Dive Brief:
- The New York Times has hired its first female CIO, Cindy Taibi, according to blog post by CTO Nick Rockwell. A 37-year veteran of the media company, Taibi has worked as a developer, regional media group overseer, systems architect and international infrastructure leader and also co-led the Times' Women in Technology Group. As CIO and senior VP, she will assume responsibility for corporate infrastructure, enterprise productivity tools and critical applications and systems, according to Rockwell.
- This is the first time in four years the company will have both a CIO and CTO. The Times is in the final leg of an 18-month cloud migration and serverless computing project, and most applications and services have now moved from its data centers to Amazon Web Services or Google cloud platforms, reports The Wall Street Journal.

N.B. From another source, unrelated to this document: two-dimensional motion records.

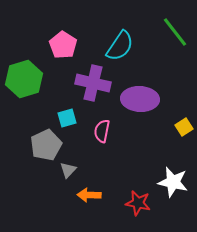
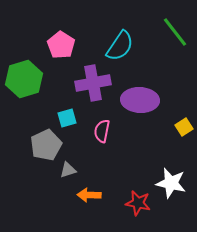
pink pentagon: moved 2 px left
purple cross: rotated 24 degrees counterclockwise
purple ellipse: moved 1 px down
gray triangle: rotated 30 degrees clockwise
white star: moved 2 px left, 1 px down
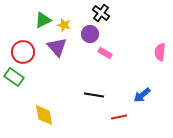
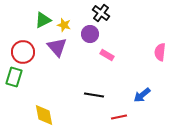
pink rectangle: moved 2 px right, 2 px down
green rectangle: rotated 72 degrees clockwise
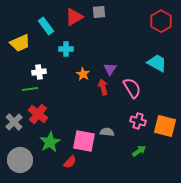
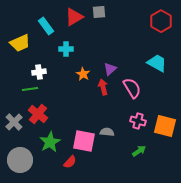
purple triangle: rotated 16 degrees clockwise
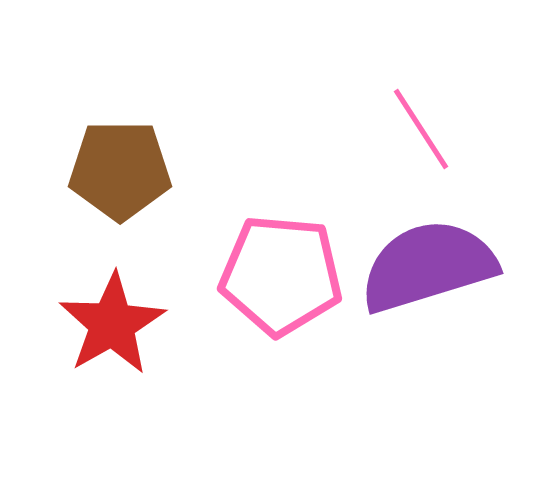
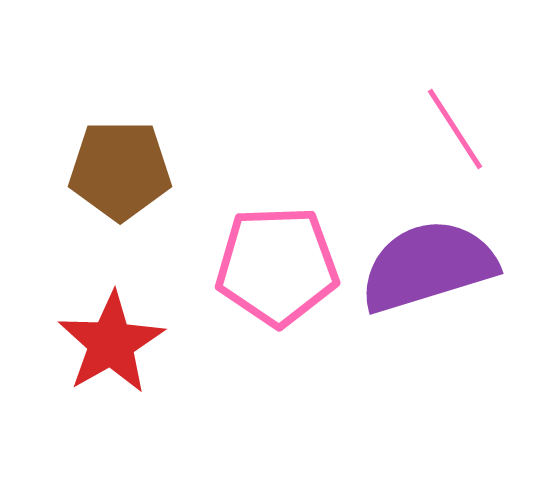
pink line: moved 34 px right
pink pentagon: moved 4 px left, 9 px up; rotated 7 degrees counterclockwise
red star: moved 1 px left, 19 px down
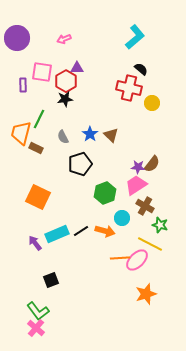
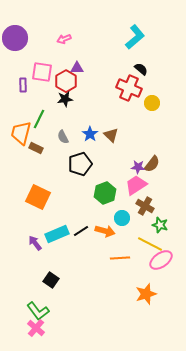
purple circle: moved 2 px left
red cross: rotated 10 degrees clockwise
pink ellipse: moved 24 px right; rotated 10 degrees clockwise
black square: rotated 35 degrees counterclockwise
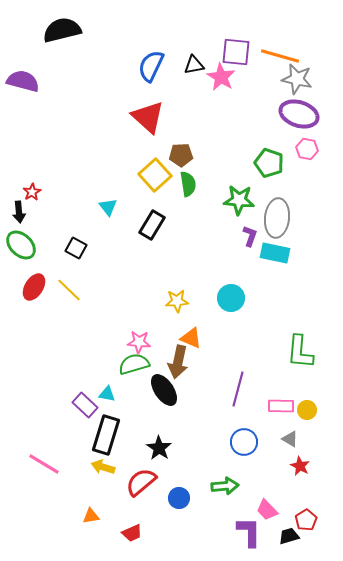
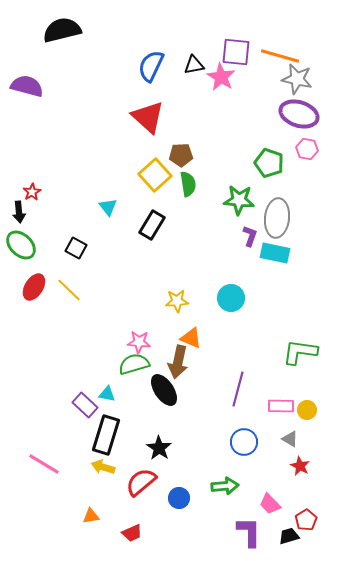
purple semicircle at (23, 81): moved 4 px right, 5 px down
green L-shape at (300, 352): rotated 93 degrees clockwise
pink trapezoid at (267, 510): moved 3 px right, 6 px up
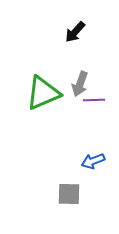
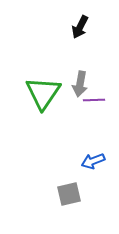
black arrow: moved 5 px right, 5 px up; rotated 15 degrees counterclockwise
gray arrow: rotated 10 degrees counterclockwise
green triangle: rotated 33 degrees counterclockwise
gray square: rotated 15 degrees counterclockwise
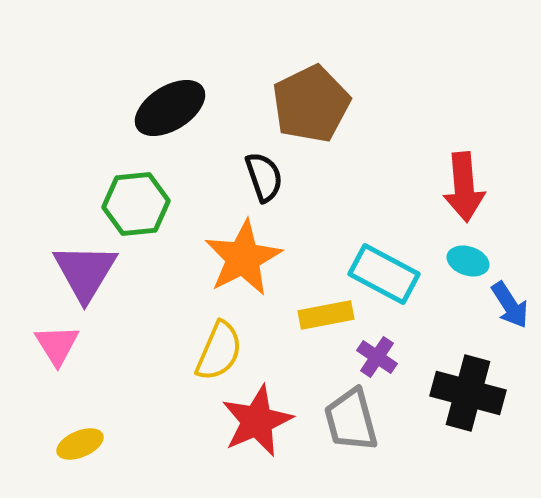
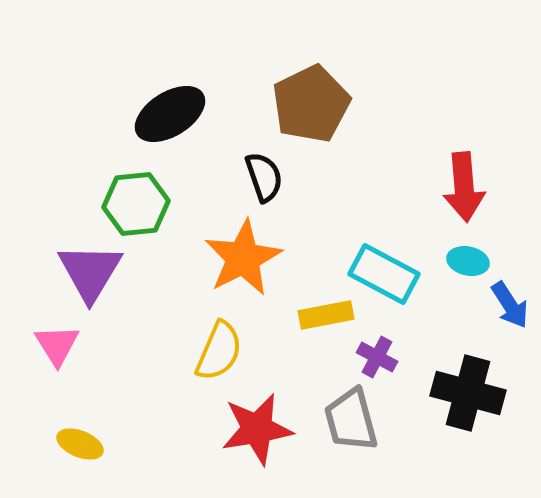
black ellipse: moved 6 px down
cyan ellipse: rotated 6 degrees counterclockwise
purple triangle: moved 5 px right
purple cross: rotated 6 degrees counterclockwise
red star: moved 8 px down; rotated 14 degrees clockwise
yellow ellipse: rotated 45 degrees clockwise
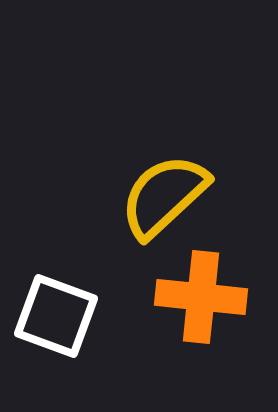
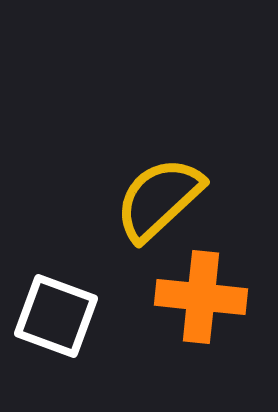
yellow semicircle: moved 5 px left, 3 px down
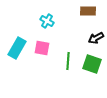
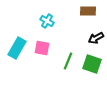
green line: rotated 18 degrees clockwise
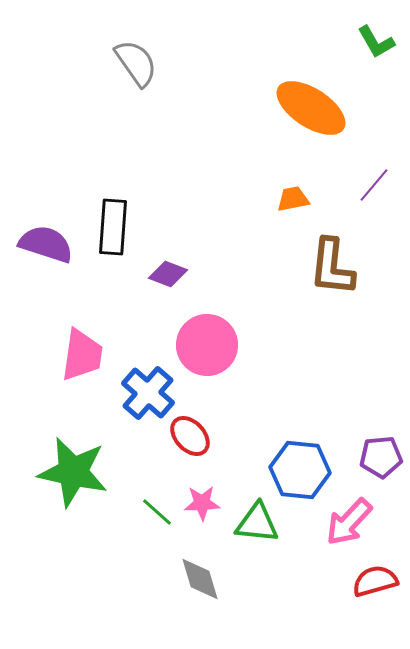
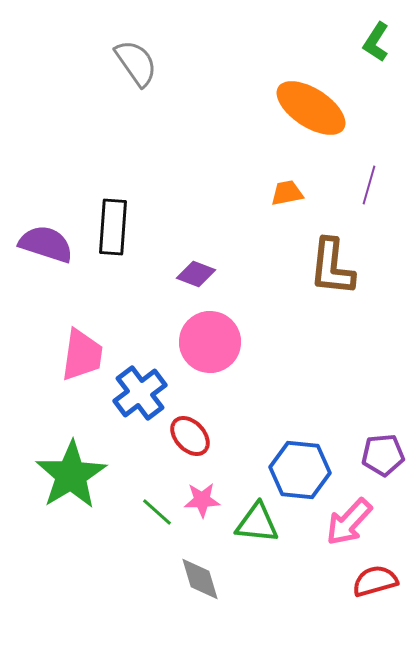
green L-shape: rotated 63 degrees clockwise
purple line: moved 5 px left; rotated 24 degrees counterclockwise
orange trapezoid: moved 6 px left, 6 px up
purple diamond: moved 28 px right
pink circle: moved 3 px right, 3 px up
blue cross: moved 8 px left; rotated 12 degrees clockwise
purple pentagon: moved 2 px right, 2 px up
green star: moved 2 px left, 3 px down; rotated 28 degrees clockwise
pink star: moved 3 px up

- The move to serverless and cloud computing was important for the company given the marriage of content and technology and the need for quick application deployments, Rockwell told the Journal. The Times will maintain two small data centers for workloads that couldn't move to the cloud.
Dive Insight:
Even in 2018, more often than not the appointment of a female CIO is the first for an organization. In September, only 83 CIOs from Fortune 500 companies were women, an improvement on 75 the year before, according to Boardroom Insiders. A 10% year-over-year improvement in leadership gender parity is lackluster, but the promotion of every new female CIO like Taibi puts a crack in the glass ceiling.
Taibi's promotion comes at an important stage in the Times' digital transformation and the evolution of the CIO position. The Times, like many other media and entertainment companies, has to cater to consumers on a variety of platforms, accommodating the transition from print to mobile.
But to ensure the delivery and continuity of products across digital platforms, a business needs to have strong infrastructure in place.
For many media companies, this means moving from a physical footprint with data centers to a digital one in the cloud, just like the Times. And with more digital endpoints to gather information about readers, analytics and AI functions in the cloud are transforming businesses' customer relationships.
For CIOs, this means a shift in responsibilities from buying Office, Outlook and hardware and changing ERP systems every few years, according to Rockwell. The CIO plays a pivotal role impacting how the entire company works and whether it sinks or swims in digital transformation.